* _What the task requires_: Take the entries below and print only the lines from the one with "PAUSENGESPRÄCH" through the one with "Was Sie wissen müssen: Moz", exactly as they stand, both ends included.

* _Data in this exercise_:
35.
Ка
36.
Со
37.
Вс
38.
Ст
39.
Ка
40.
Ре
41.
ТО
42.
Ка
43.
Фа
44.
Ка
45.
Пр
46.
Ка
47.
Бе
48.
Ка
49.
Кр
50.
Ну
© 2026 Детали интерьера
...
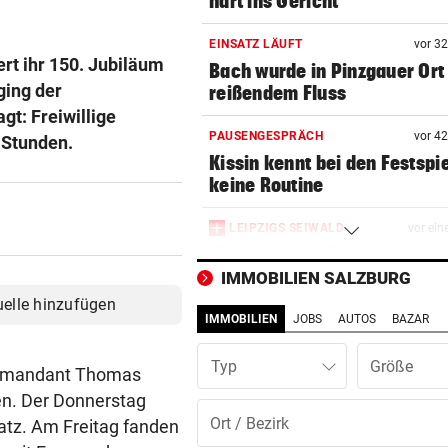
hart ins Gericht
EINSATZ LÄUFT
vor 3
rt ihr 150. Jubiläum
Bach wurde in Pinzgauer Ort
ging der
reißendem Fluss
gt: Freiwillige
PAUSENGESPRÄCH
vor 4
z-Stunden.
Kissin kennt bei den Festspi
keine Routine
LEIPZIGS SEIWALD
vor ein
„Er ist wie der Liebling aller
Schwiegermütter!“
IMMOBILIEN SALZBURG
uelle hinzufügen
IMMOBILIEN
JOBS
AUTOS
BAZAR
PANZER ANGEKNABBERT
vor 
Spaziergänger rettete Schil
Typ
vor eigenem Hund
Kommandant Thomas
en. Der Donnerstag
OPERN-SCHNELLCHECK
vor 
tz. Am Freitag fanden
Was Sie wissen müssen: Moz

* _Task answer_:
PAUSENGESPRÄCH
vor 4
z-Stunden.
Kissin kennt bei den Festspi
keine Routine
LEIPZIGS SEIWALD
vor ein
„Er ist wie der Liebling aller
Schwiegermütter!“
IMMOBILIEN SALZBURG
uelle hinzufügen
IMMOBILIEN
JOBS
AUTOS
BAZAR
PANZER ANGEKNABBERT
vor 
Spaziergänger rettete Schil
Typ
vor eigenem Hund
Kommandant Thomas
en. Der Donnerstag
OPERN-SCHNELLCHECK
vor 
tz. Am Freitag fanden
Was Sie wissen müssen: Moz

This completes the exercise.